Opposites attract wisdom
All blessings are curses, and all curses are blessings.
It sounds like something William Blake might have written. I adapted it from a comment I read on YouTube.
His The Marriage of Heaven and Hell states such things as:
Prisons are built with stones of Law, Brothels with bricks of Religion.
The line criticises the hypocrisy of institutional morality – religious and judicial – that so often breeds corruption and repression.
There is a valuable perspective to be gained in flipping established beliefs on their head – money is slavery, security is uncertainty.
I first reflected on how everything we believe can be considered in its opposite after reading the work of American economist Thomas Sowell. He argued, for instance, that far from helping the poor, minimum wage laws price low skilled workers out of the labour market, increasing unemployment among the most vulnerable. Another part of his research challenged the idea that affirmative action helps disadvantaged students. Sowell argued that, instead, such policies often place students in environments where they struggle academically, undermining their confidence and long term success.

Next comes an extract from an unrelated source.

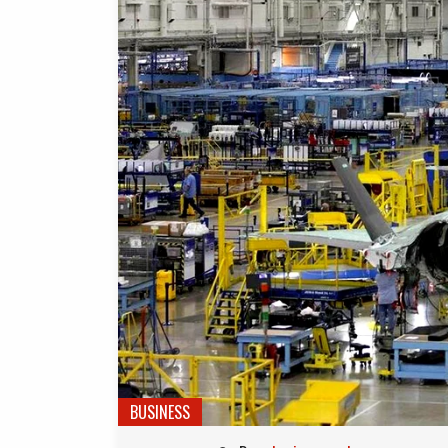
BUSINESS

Every now and then, when I come across a perspective altering work such as this, I add it to a bookshelf that I like to think one day I’ll go through with my children. The books are usually quite random, coming from all manner of different disciplines and time periods, but they share one key feature – perspective shifting ideas. The aim being to gently instil the awareness that, so often, everything can be considered in its opposite, and that opposites attract wisdom.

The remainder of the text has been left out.